Se proveyeron de lámparas, luego los tres hombres dejaron rápidamente el palacete montando sobre el rath en lugar del elefante.
Cincuenta o sesenta rajputs y varios guardias de policía estaban apostados afuera, armados con carabinas y pistolas. El maharajá, por consiguiente, podía vivir tranquilo porque ningún hombre, excepto los ministros, habrían podido romper la rigurosa vigilancia. Los cebúes partieron enseguida con gran trote hacia el palacio real, que ya se había quedado oscuro, habiéndose apagado el incendio contra las macizas paredes de piedra.
La población se retiraba rápidamente, comentando la grave desgracia tocada al maharajá y a la rani, de modo que los buenos trotadores podían adentrarse rápidamente sin peligro de lisiar a alguien.
—¿Qué dices, sahib? —preguntó el cazador de ratas a Kammamuri, que parecía bastante preocupado—. ¿Conseguiremos descubrir a la pequeña rani?
—Con Timul sí —respondió el maratí—. Este joven goza quizá de un sentido que nosotros no poseemos, y verás que nos conducirá a un lugar seguro.

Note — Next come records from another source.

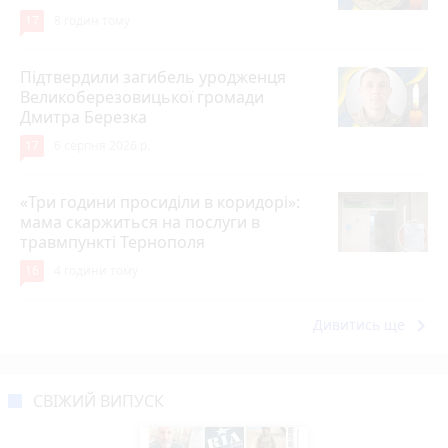
17
8 годин тому
Підтвердили загибель уродженця
Великоберезовицької громади
Дмитра Березка
17
6 серпня 2026 р.
«Три години просиділи в коридорі»:
мама скаржиться на послуги в
травмпункті Тернополя
16
4 години тому
keyboard_arrow_right
Дивитись ще
СВІЖИЙ ВИПУСК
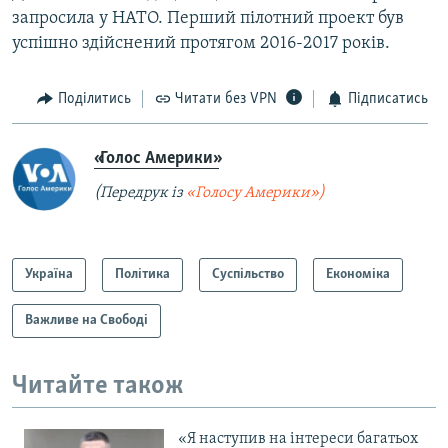
запросила у НАТО. Перший пілотний проект був
успішно здійснений протягом 2016-2017 років.
Поділитись
Читати без VPN
Підписатись
«Голос Америки»
(Передрук із
«Голосу Америки»)
Україна
Політика
Суспільство
Економіка
Важливе на Свободі
Читайте також
«Я наступив на інтереси багатьох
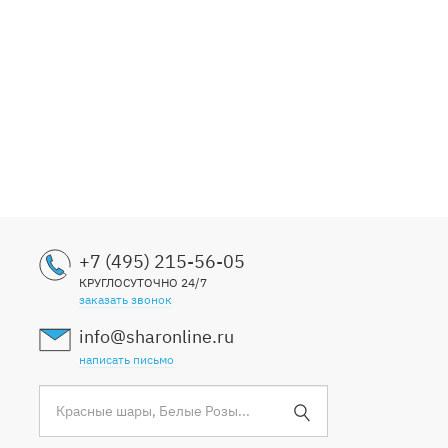
+7 (495) 215-56-05
КРУГЛОСУТОЧНО 24/7
заказать звонок
info@sharonline.ru
написать письмо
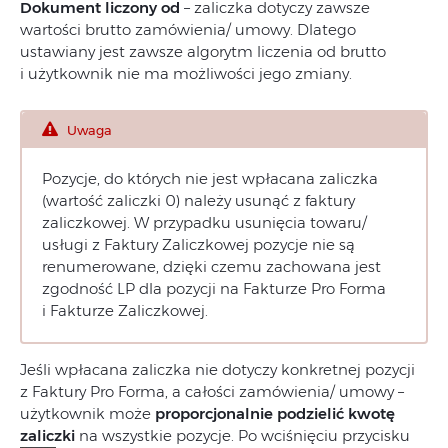
Dokument liczony od
– zaliczka dotyczy zawsze
wartości brutto zamówienia/ umowy. Dlatego
ustawiany jest zawsze algorytm liczenia od brutto
i użytkownik nie ma możliwości jego zmiany.
Uwaga
Pozycje, do których nie jest wpłacana zaliczka
(wartość zaliczki 0) należy usunąć z faktury
zaliczkowej. W przypadku usunięcia towaru/
usługi z Faktury Zaliczkowej pozycje nie są
renumerowane, dzięki czemu zachowana jest
zgodność LP dla pozycji na Fakturze Pro Forma
i Fakturze Zaliczkowej.
Jeśli wpłacana zaliczka nie dotyczy konkretnej pozycji
z Faktury Pro Forma, a całości zamówienia/ umowy –
użytkownik może
proporcjonalnie podzielić kwotę
zaliczki
na wszystkie pozycje. Po wciśnięciu przycisku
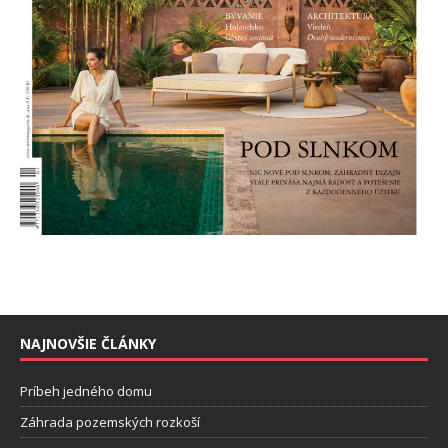
NAJNOVŠIE ČLÁNKY
Príbeh jedného domu
Záhrada pozemských rozkoší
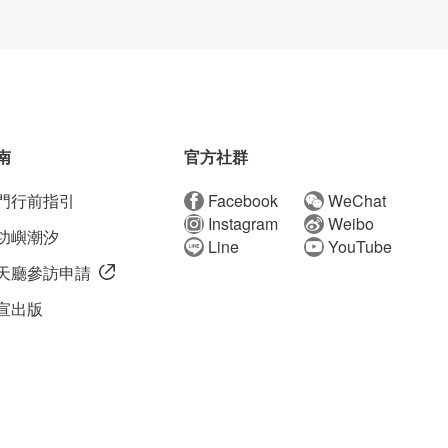
南
官方社群
門行前指引
Facebook
WeChat
Instagram
Weibo
功嶼潮汐
Line
YouTube
天廳參訪申請
宣出版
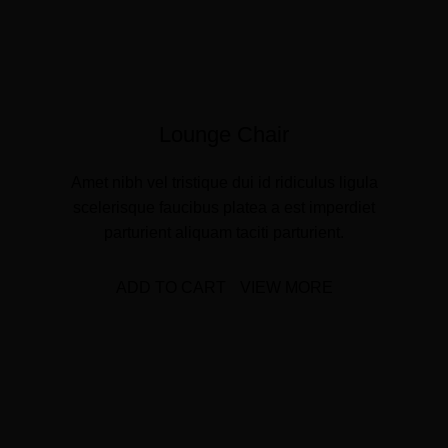
Lounge Chair
Amet nibh vel tristique dui id ridiculus ligula
scelerisque faucibus platea a est imperdiet
parturient aliquam taciti parturient.
ADD TO CART
VIEW MORE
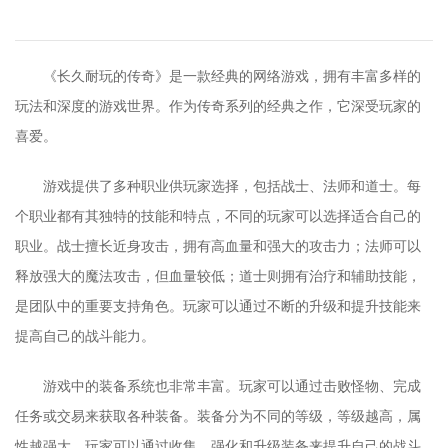
《长久耐玩的传奇》是一款经典的网络游戏，拥有丰富多样的
玩法和深度的游戏世界。作为传奇系列的经典之作，它深受玩家的
喜爱。
游戏提供了多种职业供玩家选择，包括战士、法师和道士。每
个职业都有其独特的技能和特点，不同的玩家可以选择适合自己的
职业。战士擅长近身攻击，拥有高血量和强大的攻击力；法师可以
释放强大的魔法攻击，但血量较低；道士则拥有治疗和辅助技能，
是团队中的重要支持角色。玩家可以通过不断的升级和提升技能来
提高自己的战斗能力。
游戏中的装备系统也非常丰富。玩家可以通过击败怪物、完成
任务或交易来获取各种装备。装备分为不同的等级，等级越高，属
性越强大。玩家可以通过收集、强化和升级装备来提升自己的战斗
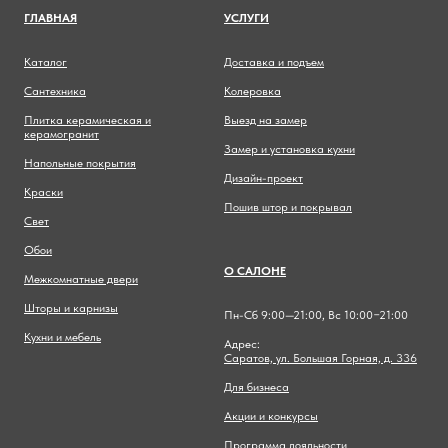
ГЛАВНА
Я
УСЛУГИ
Каталог
Доставка и подъем
Сантехника
Колеровка
Плитка керамическая и
Выезд на замер
керамогранит
Замер и установка кухни
Напольные покрытия
Дизайн-проект
Краски
Пошив штор и покрывал
Свет
Обои
О САЛОНЕ
Межкомнатные двери
Шторы и карнизы
Пн-Сб 9:00—21:00, Вс 10:00−21:00
Кухни и мебель
Адрес:
Саратов, ул. Большая Горная, д. 336
Для бизнеса
Акции и конкурсы
Программа лояльности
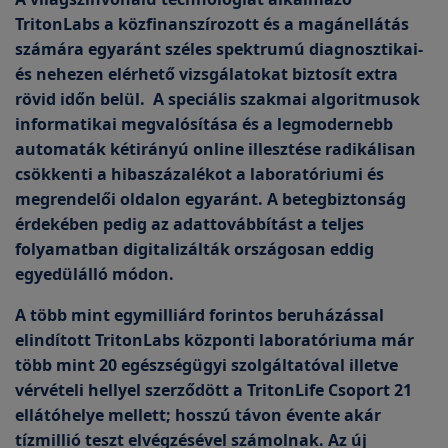
TritonLabs a közfinanszírozott és a magánellátás
számára egyaránt széles spektrumú diagnosztikai-
és nehezen elérhető vizsgálatokat biztosít extra
rövid időn belül. A speciális szakmai algoritmusok
informatikai megvalósítása és a legmodernebb
automaták kétirányú online illesztése radikálisan
csökkenti a hibaszázalékot a laboratóriumi és
megrendelői oldalon egyaránt. A betegbiztonság
érdekében pedig az adattovábbítást a teljes
folyamatban digitalizálták országosan eddig
egyedülálló módon.
A több mint egymilliárd forintos beruházással
elindított TritonLabs központi laboratóriuma már
több mint 20 egészségügyi szolgáltatóval illetve
vérvételi hellyel szerződött a TritonLife Csoport 21
ellátóhelye mellett; hosszú távon évente akár
tízmillió teszt elvégzésével számolnak. Az új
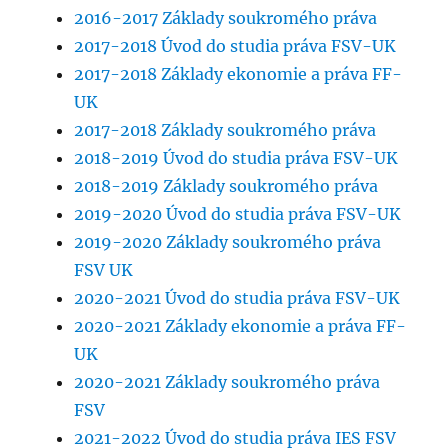
2016-2017 Základy soukromého práva
2017-2018 Úvod do studia práva FSV-UK
2017-2018 Základy ekonomie a práva FF-
UK
2017-2018 Základy soukromého práva
2018-2019 Úvod do studia práva FSV-UK
2018-2019 Základy soukromého práva
2019-2020 Úvod do studia práva FSV-UK
2019-2020 Základy soukromého práva
FSV UK
2020-2021 Úvod do studia práva FSV-UK
2020-2021 Základy ekonomie a práva FF-
UK
2020-2021 Základy soukromého práva
FSV
2021-2022 Úvod do studia práva IES FSV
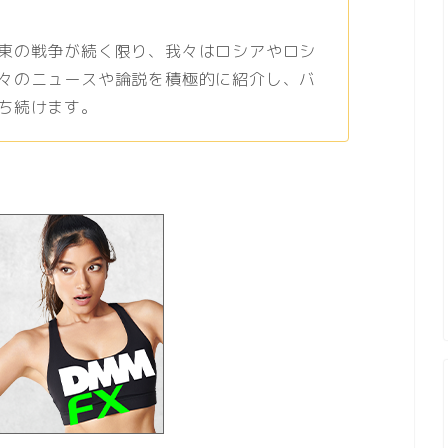
東の戦争が続く限り、我々はロシアやロシ
々のニュースや論説を積極的に紹介し、バ
ち続けます。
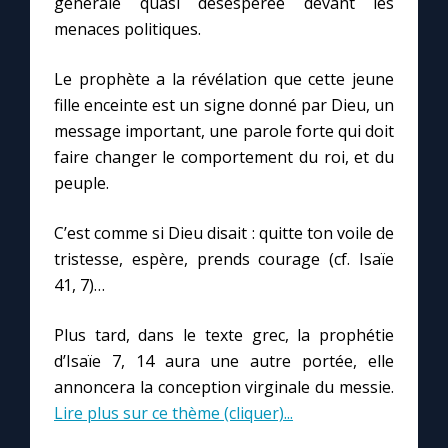
générale quasi désespérée devant les
menaces politiques.
Le prophète a la révélation que cette jeune
fille enceinte est un signe donné par Dieu, un
message important, une parole forte qui doit
faire changer le comportement du roi, et du
peuple.
C’est comme si Dieu disait : quitte ton voile de
tristesse, espère, prends courage (cf. Isaïe
41, 7)…
Plus tard, dans le texte grec, la prophétie
d’Isaïe 7, 14 aura une autre portée, elle
annoncera la conception virginale du messie.
Lire plus sur ce thème (cliquer)...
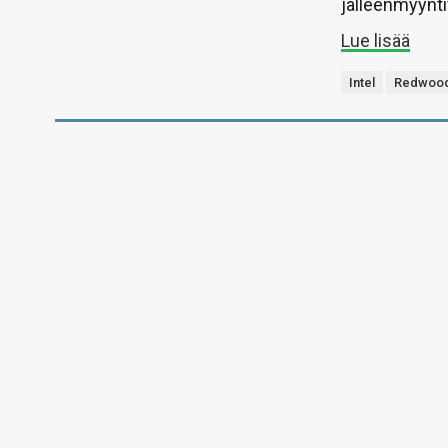
jälleenmyynti
Lue lisää
Intel
Redwood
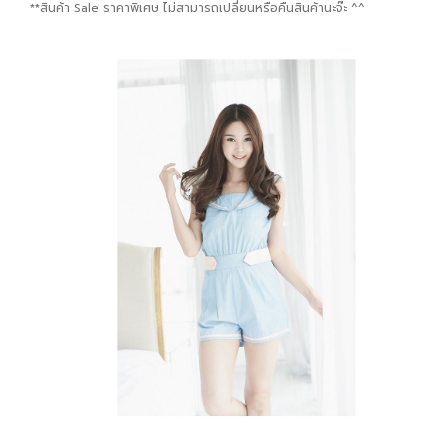
**สินค้า Sale ราคาพิเศษ ไม่สามารถเปลี่ยนหรือคืนสินค้านะจ๊ะ ^^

—Encontrar una pista en medio de las calles polvorientas pisoteadas por centenares de personas, me parece un poco difícil.
—Timul ha seguido los rastros de no pocos peligrosos malhechores, sin jamás perderlas, por centenares de millas a veces y siempre ha conseguido alcanzarlos y hacerlos arrestar. Cómo lo hace, no sé, como no sabría explicarme por qué ciertas personas privilegiadas consiguen oír los lejanísimos fragores de las aguas que fluyen bajo la corteza terrestre. ¿Tú sabrías descubrir aquellos torrentes subterráneos que dan agua en abundancia a los pozos?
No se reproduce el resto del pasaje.